● Data to use
/---

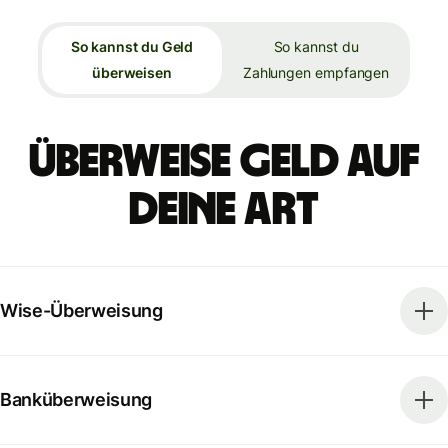
So kannst du Geld
So kannst du
überweisen
Zahlungen empfangen
Überweise Geld auf
deine Art
Wise-Überweisung
Banküberweisung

\---

● Exercise prompt
Reproduce the material exactly; omit the pictures.

● Output of the task
So kannst du Geld
So kannst du
überweisen
Zahlungen empfangen
Überweise Geld auf
deine Art
Wise-Überweisung
Banküberweisung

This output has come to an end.